Characteristics of Romantic Literature

  • Emotion: Romantic literature emphasized the importance of emotion and feelings over reason and logic. Writers often explored intense emotions such as love, passion, and despair.

  • Individualism: Romantic literature celebrated the individual and their unique experiences and perspectives. Writers often focused on the inner thoughts and feelings of their characters.

  • Nature: Romantic literature placed a strong emphasis on nature and the natural world. Writers often used nature as a symbol for human emotions and experiences.

  • Imagination: Romantic literature celebrated the power of the imagination and the creative spirit.
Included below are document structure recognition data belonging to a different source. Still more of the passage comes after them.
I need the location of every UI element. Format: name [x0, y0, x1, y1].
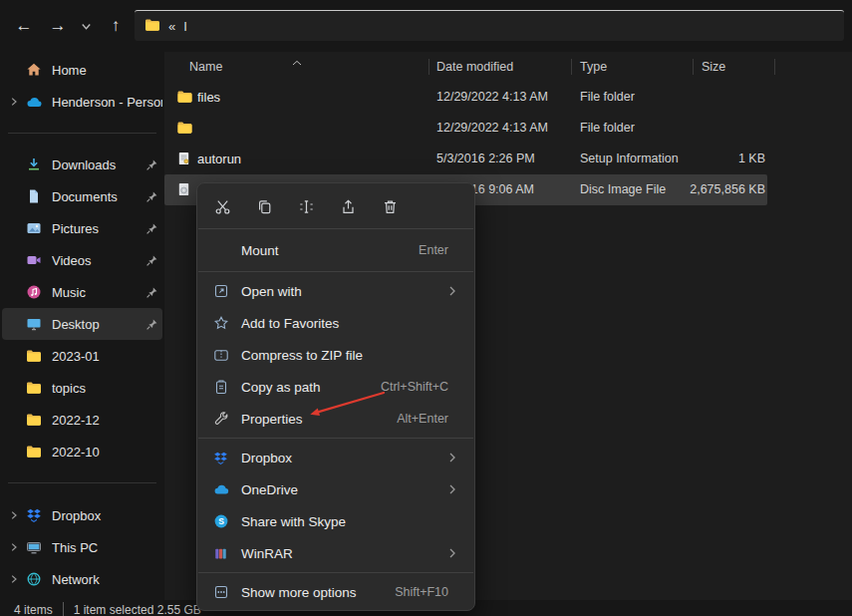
- menu-item-properties[interactable]: Properties Alt+Enter: [201, 403, 470, 435]
- menu-separator: [198, 572, 473, 573]
- sidebar-item-dropbox[interactable]: Dropbox: [2, 499, 162, 531]
- videos-icon: [26, 252, 44, 268]
- chevron-right-icon: [446, 547, 458, 559]
- open-with-icon: [213, 283, 233, 299]
- column-divider[interactable]: [693, 59, 694, 75]
- column-divider[interactable]: [571, 59, 572, 75]
- toolbar: ← → ↑ « I: [0, 0, 852, 52]
- menu-item-share-with-skype[interactable]: S Share with Skype: [201, 505, 470, 537]
- copy-icon[interactable]: [245, 190, 283, 222]
- address-bar[interactable]: « I: [135, 10, 844, 41]
- menu-item-onedrive[interactable]: OneDrive: [201, 473, 470, 505]
- sidebar-item-label: topics: [52, 381, 162, 396]
- menu-separator: [198, 438, 473, 439]
- sidebar-item-label: Pictures: [52, 221, 142, 236]
- sidebar-item-2022-10[interactable]: 2022-10: [2, 436, 162, 467]
- menu-item-copy-as-path[interactable]: Copy as path Ctrl+Shift+C: [201, 371, 470, 403]
- navigation-pane: Home Henderson - Personal Downloads Docu…: [0, 52, 164, 600]
- column-divider[interactable]: [428, 59, 429, 75]
- chevron-right-icon[interactable]: [2, 574, 26, 584]
- menu-item-label: WinRAR: [241, 546, 293, 561]
- pin-icon: [142, 222, 160, 235]
- sidebar-item-label: Music: [52, 285, 142, 300]
- sidebar-item-downloads[interactable]: Downloads: [2, 149, 162, 180]
- menu-item-label: Dropbox: [241, 451, 292, 465]
- menu-item-label: OneDrive: [241, 482, 298, 497]
- menu-separator: [198, 271, 473, 272]
- file-row[interactable]: autorun 5/3/2016 2:26 PM Setup Informati…: [164, 144, 767, 174]
- rename-icon[interactable]: [287, 190, 325, 222]
- forward-button[interactable]: →: [44, 12, 72, 40]
- chevron-right-icon[interactable]: [2, 510, 26, 520]
- sidebar-separator: [8, 482, 156, 483]
- pin-icon: [142, 190, 160, 203]
- address-overflow[interactable]: «: [168, 19, 175, 34]
- disc-image-file-icon: [176, 181, 191, 200]
- sidebar-item-topics[interactable]: topics: [2, 372, 162, 404]
- svg-text:S: S: [218, 516, 224, 526]
- file-name: autorun: [197, 144, 422, 174]
- sidebar-item-2023-01[interactable]: 2023-01: [2, 340, 162, 372]
- sidebar-separator: [8, 133, 156, 134]
- clipboard-icon: [213, 379, 233, 395]
- onedrive-cloud-icon: [26, 94, 44, 111]
- menu-item-mount[interactable]: Mount Enter: [201, 232, 470, 268]
- history-chevron-down-icon[interactable]: [76, 12, 96, 40]
- column-header-date-modified[interactable]: Date modified: [436, 52, 513, 82]
- column-header-name[interactable]: Name: [189, 52, 222, 82]
- sidebar-item-label: Home: [52, 63, 162, 78]
- column-header-type[interactable]: Type: [580, 52, 607, 82]
- dropbox-icon: [213, 451, 233, 465]
- sidebar-item-2022-12[interactable]: 2022-12: [2, 404, 162, 436]
- file-row[interactable]: 12/29/2022 4:13 AM File folder: [164, 113, 767, 144]
- menu-shortcut: Enter: [419, 243, 448, 257]
- column-header-row: Name Date modified Type Size: [164, 52, 852, 82]
- menu-shortcut: Ctrl+Shift+C: [381, 380, 448, 394]
- folder-icon: [26, 380, 44, 396]
- wrench-icon: [213, 411, 233, 427]
- menu-item-dropbox[interactable]: Dropbox: [201, 442, 470, 473]
- column-divider[interactable]: [774, 59, 775, 75]
- sidebar-item-label: Downloads: [52, 157, 142, 172]
- menu-item-label: Open with: [241, 284, 302, 299]
- sidebar-item-documents[interactable]: Documents: [2, 180, 162, 212]
- up-button[interactable]: ↑: [102, 12, 130, 40]
- home-icon: [26, 62, 44, 78]
- winrar-icon: [213, 546, 233, 561]
- chevron-right-icon[interactable]: [2, 97, 26, 107]
- pin-icon: [142, 254, 160, 267]
- delete-icon[interactable]: [371, 190, 409, 222]
- menu-item-label: Copy as path: [241, 380, 321, 395]
- file-name: files: [197, 82, 422, 113]
- sidebar-item-label: Desktop: [52, 317, 142, 332]
- back-button[interactable]: ←: [10, 12, 38, 40]
- address-segment[interactable]: I: [183, 19, 187, 34]
- cut-icon[interactable]: [203, 190, 241, 222]
- sidebar-item-label: 2022-12: [52, 413, 162, 428]
- menu-item-show-more-options[interactable]: Show more options Shift+F10: [201, 576, 470, 608]
- sidebar-item-home[interactable]: Home: [2, 54, 162, 86]
- menu-shortcut: Alt+Enter: [397, 412, 448, 426]
- menu-item-label: Mount: [241, 243, 279, 258]
- sidebar-item-this-pc[interactable]: This PC: [2, 531, 162, 563]
- address-folder-icon: [144, 17, 160, 36]
- sidebar-item-videos[interactable]: Videos: [2, 244, 162, 276]
- menu-item-label: Show more options: [241, 585, 357, 600]
- documents-icon: [26, 188, 44, 204]
- column-header-size[interactable]: Size: [702, 52, 725, 82]
- sidebar-item-pictures[interactable]: Pictures: [2, 212, 162, 244]
- menu-item-add-to-favorites[interactable]: Add to Favorites: [201, 307, 470, 339]
- sidebar-item-music[interactable]: Music: [2, 276, 162, 308]
- menu-item-open-with[interactable]: Open with: [201, 275, 470, 307]
- sidebar-item-label: Network: [52, 572, 162, 587]
- sidebar-item-desktop[interactable]: Desktop: [2, 308, 162, 340]
- share-icon[interactable]: [329, 190, 367, 222]
- file-row[interactable]: files 12/29/2022 4:13 AM File folder: [164, 82, 767, 113]
- sidebar-item-onedrive-personal[interactable]: Henderson - Personal: [2, 86, 162, 118]
- folder-icon: [176, 89, 193, 108]
- menu-item-winrar[interactable]: WinRAR: [201, 537, 470, 569]
- menu-item-compress-to-zip[interactable]: Compress to ZIP file: [201, 339, 470, 371]
- file-date: 12/29/2022 4:13 AM: [436, 113, 566, 144]
- sidebar-item-network[interactable]: Network: [2, 563, 162, 595]
- chevron-right-icon[interactable]: [2, 542, 26, 552]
Writers often explored fantastical and supernatural themes.

Major Writers of Romantic Literature

  • William Wordsworth: Known for his focus on nature and the beauty of the English countryside, Wordsworth's poetry often celebrated the simple pleasures of life.

  • Samuel Taylor Coleridge: Coleridge's poetry often explored supernatural themes and the power of the imagination. He is best known for his poem "The Rime of the Ancient Mariner."

  • Percy Bysshe Shelley: Shelley's poetry often explored political and social issues, as well as the power of the individual. He is best known for his poem "Ozymandias."

  • John Keats: Keats' poetry often explored themes of beauty, love, and mortality. He is best known for his odes, including "Ode to a Nightingale" and "Ode on a Grecian Urn."

5.9: Continuity and Change in the 18th-Century States

Continuity

  • Monarchy: Most European states continued to be ruled by monarchs, who held significant power and authority.

  • Aristocracy: The aristocracy remained a powerful social class, with many privileges and a strong influence on politics and society.

  • Religion: Christianity remained the dominant religion in Europe, with the Catholic Church continuing to hold significant power and influence.

  • Agriculture: Agriculture remained the primary economic activity in most states, with the majority of the population living in rural areas and working on farms.

Change

  • Enlightenment: The Enlightenment brought new ideas about reason, science, and individual rights, challenging traditional beliefs and institutions.

  • Revolution: The American and French Revolutions challenged the authority of monarchs and aristocrats, leading to the establishment of new forms of government and the spread of democratic ideals.

  • Industrialization: The Industrial Revolution transformed the economy, leading to the growth of cities, the rise of new industries, and the emergence of a new middle class.

  • Nationalism: Nationalism emerged as a powerful force, with people identifying more strongly with their nation than with their monarch or aristocracy.